In the early days of my life in Blowzabella we seemed to be travelling every five minutes and leaving the country every ten minutes. In those days you had to travel with enough cash in enough denominations to get you across Europe and a carnet document listing what you had in the van. Technically customs could insist on you taking everything out either on leaving or returning to check the carnet was accurate and mostly to check you weren’t illegally exporting eg taking a lot of instruments to sell or importing for the same reason. All to do with tax dodging. It could make those moments unpleasant even though you knew they were only doing their jobs.

Some of those things may yet return.

This summer things have gone a little pear shaped due to the amount we’re doing. As it’s Blowzabella’s 40th celebration we are doing tons of festivals here and abroad, other gigs etc. In days of yore Paul James took on the roll of pretty much doing everything except the money and merch which I did. He was a full time musician at that time and therefore meant he had some time to devote to the minutiae of travel arrangements and the like. Now he has a full time job but still does most of the admin for the band…at least until next year. The reality of this is ideally over this year we could have done with someone else being the ‘tour manager’ to keep their eye on trips that needed booking, channel tunnel, flights or what ever. This is in no way a criticism of Paul as he has miraculous kept things afloat, admin wise, pretty much single handedly over years despite working full time. It’s more by way of saying – none of us have had the time or energy to keep that side of things in focus.

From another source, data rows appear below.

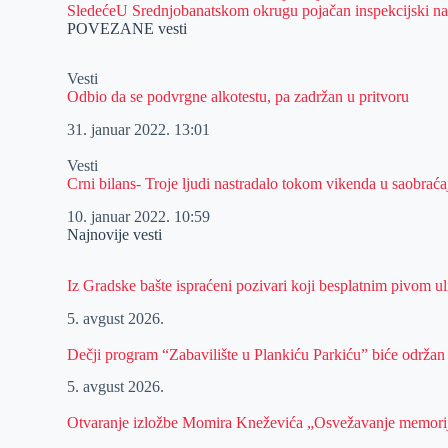
Sledeće
U Srednjobanatskom okrugu pojačan inspekcijski n
POVEZANE vesti
Vesti
Odbio da se podvrgne alkotestu, pa zadržan u pritvoru
31. januar 2022.
13:01
Vesti
Crni bilans- Troje ljudi nastradalo tokom vikenda u saobra
10. januar 2022.
10:59
Najnovije vesti
Iz Gradske bašte ispraćeni pozivari koji besplatnim pivom 
5. avgust 2026.
Dečji program “Zabavilište u Plankiću Parkiću” biće održan
5. avgust 2026.
Otvaranje izložbe Momira Kneževića „Osvežavanje memori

If you play in other bands like many of us do this ‘celebratory year’ is in addition to all the other things we do, other bands, workshop weekends, rehearsals etc….I.e. much the same as having a full time job although often longer hours to most normal jobs especially when you factor travel into the equation which takes hours and hours of your time. Most of us have barely had the time to turn our suitcases around before heading off again. This can also mean emails don’t get answered etc. You end up skimming through them trying to work out what has to be dealt with now and what might be able to wait. If, as in my case, you factor in border line dyslexia it takes me a long time to process written things properly and I can often get the complete opposite of a meaning if I haven’t had a chance to read it more than once or digest it properly.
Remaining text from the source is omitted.